::: Excerpted data

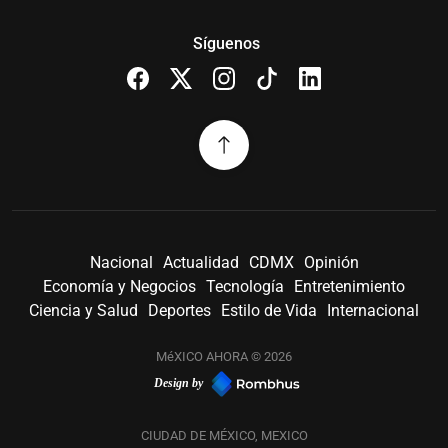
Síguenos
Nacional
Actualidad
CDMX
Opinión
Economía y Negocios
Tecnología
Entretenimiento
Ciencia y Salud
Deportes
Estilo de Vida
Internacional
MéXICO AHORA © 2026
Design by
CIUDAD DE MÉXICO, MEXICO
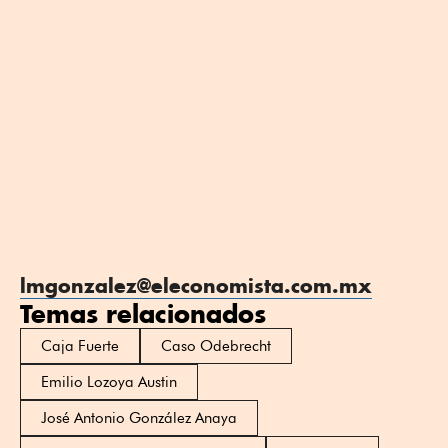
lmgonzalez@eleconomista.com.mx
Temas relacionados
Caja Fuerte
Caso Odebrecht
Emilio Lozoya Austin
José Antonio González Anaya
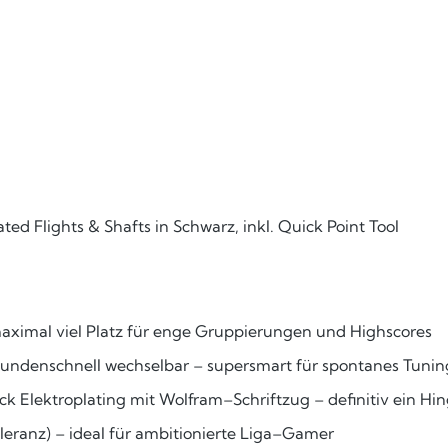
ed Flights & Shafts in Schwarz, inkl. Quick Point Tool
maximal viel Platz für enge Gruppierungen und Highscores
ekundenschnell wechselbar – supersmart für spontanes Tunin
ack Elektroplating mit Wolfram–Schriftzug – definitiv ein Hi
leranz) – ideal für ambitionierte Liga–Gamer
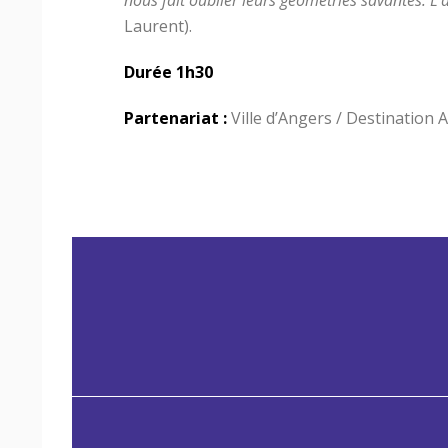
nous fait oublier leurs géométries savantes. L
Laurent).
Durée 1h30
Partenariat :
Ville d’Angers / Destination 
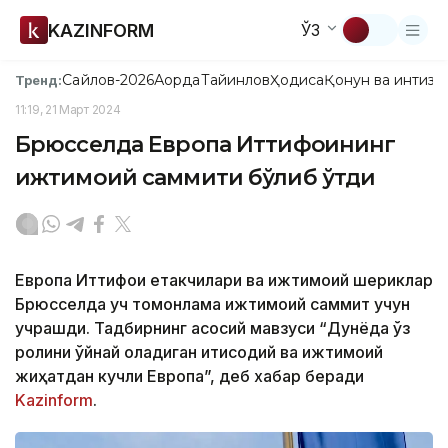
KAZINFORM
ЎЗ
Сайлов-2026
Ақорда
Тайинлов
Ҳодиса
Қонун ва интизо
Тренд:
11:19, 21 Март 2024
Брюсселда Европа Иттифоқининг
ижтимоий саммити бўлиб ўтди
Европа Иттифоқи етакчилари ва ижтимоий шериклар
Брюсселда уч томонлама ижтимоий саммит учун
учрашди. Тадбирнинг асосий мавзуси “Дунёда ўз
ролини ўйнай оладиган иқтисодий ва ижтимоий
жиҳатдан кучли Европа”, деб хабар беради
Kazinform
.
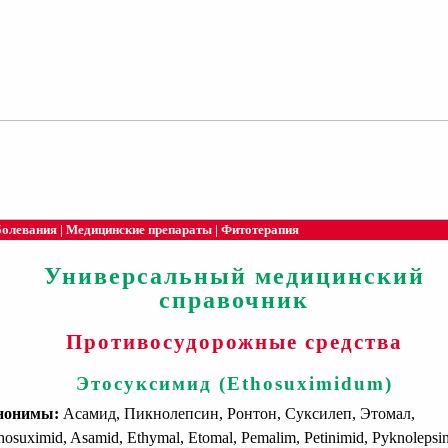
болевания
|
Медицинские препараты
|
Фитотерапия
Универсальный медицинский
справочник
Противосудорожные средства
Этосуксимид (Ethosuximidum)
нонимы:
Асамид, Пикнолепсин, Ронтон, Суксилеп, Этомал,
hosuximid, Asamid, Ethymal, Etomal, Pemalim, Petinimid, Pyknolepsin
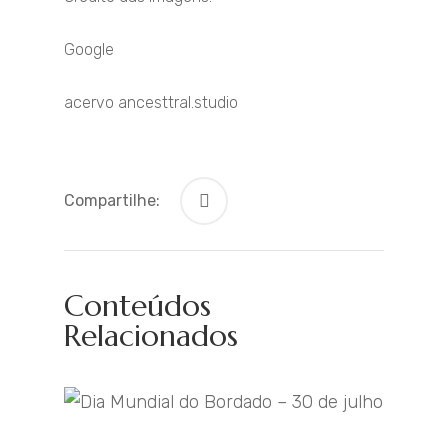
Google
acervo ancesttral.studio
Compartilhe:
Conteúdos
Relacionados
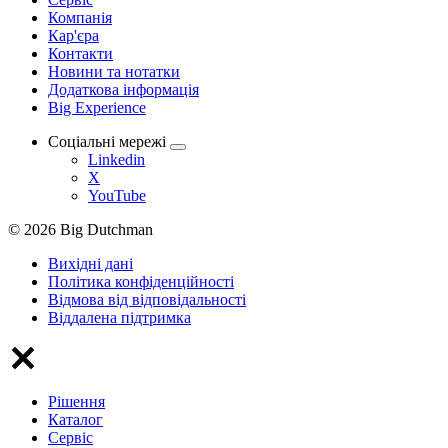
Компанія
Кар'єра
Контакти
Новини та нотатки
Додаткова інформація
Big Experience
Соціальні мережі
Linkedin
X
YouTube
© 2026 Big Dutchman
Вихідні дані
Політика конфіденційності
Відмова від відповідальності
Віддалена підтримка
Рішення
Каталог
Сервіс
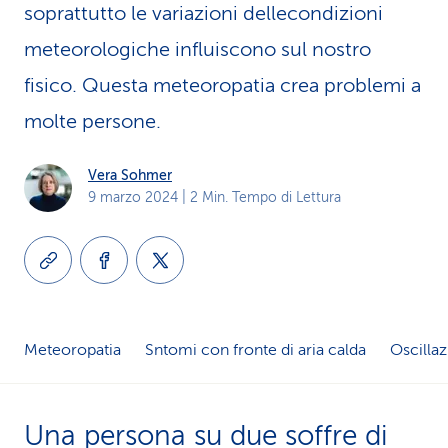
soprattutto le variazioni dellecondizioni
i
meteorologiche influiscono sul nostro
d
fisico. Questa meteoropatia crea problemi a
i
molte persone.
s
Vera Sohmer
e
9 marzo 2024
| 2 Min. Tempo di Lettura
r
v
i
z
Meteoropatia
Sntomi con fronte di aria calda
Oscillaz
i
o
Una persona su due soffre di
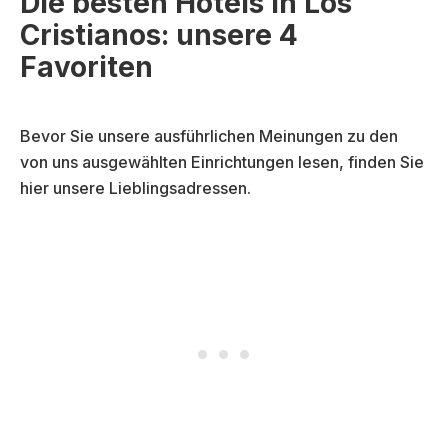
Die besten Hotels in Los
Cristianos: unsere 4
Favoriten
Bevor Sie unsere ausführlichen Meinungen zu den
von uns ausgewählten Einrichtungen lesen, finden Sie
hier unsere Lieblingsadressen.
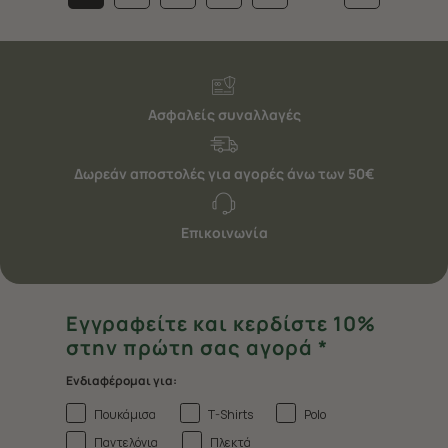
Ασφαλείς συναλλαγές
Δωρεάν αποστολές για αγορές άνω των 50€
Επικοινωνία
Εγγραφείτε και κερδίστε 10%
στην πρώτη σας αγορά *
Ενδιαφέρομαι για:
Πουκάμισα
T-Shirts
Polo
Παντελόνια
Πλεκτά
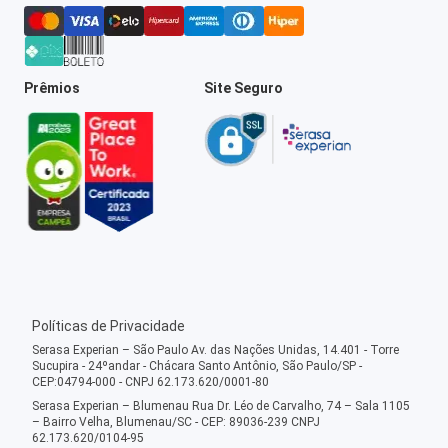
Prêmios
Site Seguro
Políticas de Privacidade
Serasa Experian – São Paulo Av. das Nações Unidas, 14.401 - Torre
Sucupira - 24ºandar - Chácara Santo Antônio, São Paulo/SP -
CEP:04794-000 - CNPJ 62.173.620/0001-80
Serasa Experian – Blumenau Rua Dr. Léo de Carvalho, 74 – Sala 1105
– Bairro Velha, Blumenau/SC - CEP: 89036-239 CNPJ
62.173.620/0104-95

::::::
::: Excerpted data

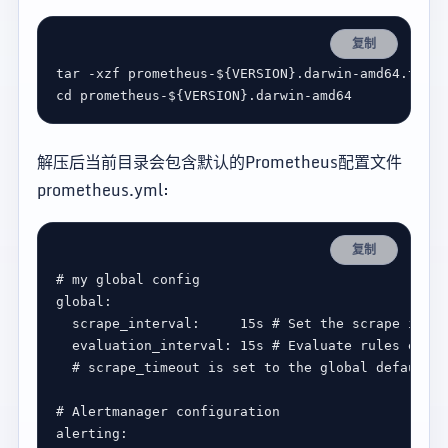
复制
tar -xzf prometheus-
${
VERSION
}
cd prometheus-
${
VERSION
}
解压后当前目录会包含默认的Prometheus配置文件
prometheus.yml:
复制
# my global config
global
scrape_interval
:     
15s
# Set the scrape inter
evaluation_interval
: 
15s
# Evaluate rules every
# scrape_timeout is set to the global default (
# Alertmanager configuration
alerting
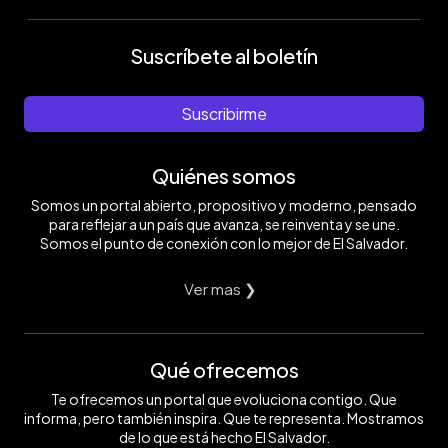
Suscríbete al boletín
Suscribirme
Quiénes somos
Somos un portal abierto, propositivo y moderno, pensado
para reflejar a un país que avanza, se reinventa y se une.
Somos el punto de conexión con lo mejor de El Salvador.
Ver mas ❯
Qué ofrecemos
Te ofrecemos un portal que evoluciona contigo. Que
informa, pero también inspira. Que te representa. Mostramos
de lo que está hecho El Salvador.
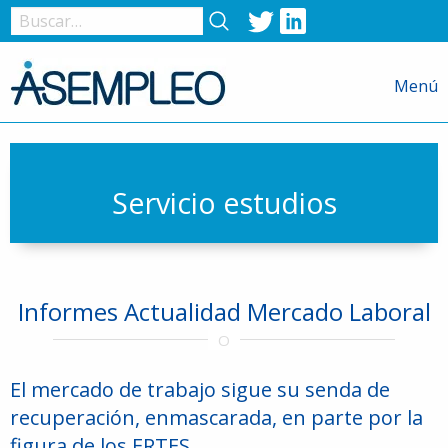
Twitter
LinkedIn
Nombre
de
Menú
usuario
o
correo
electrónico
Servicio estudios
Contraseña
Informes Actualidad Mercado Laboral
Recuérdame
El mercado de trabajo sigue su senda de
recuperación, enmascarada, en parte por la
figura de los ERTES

::::::

▶ Assigned task:
Retype exactly, and only, the lines above from the one where "Sucupira - 24ºandar" occurs up to and including the one where "62.173.620/0104-95" occurs.

▶ Written answer:
Sucupira - 24ºandar - Chácara Santo Antônio, São Paulo/SP -
CEP:04794-000 - CNPJ 62.173.620/0001-80
Serasa Experian – Blumenau Rua Dr. Léo de Carvalho, 74 – Sala 1105
– Bairro Velha, Blumenau/SC - CEP: 89036-239 CNPJ
62.173.620/0104-95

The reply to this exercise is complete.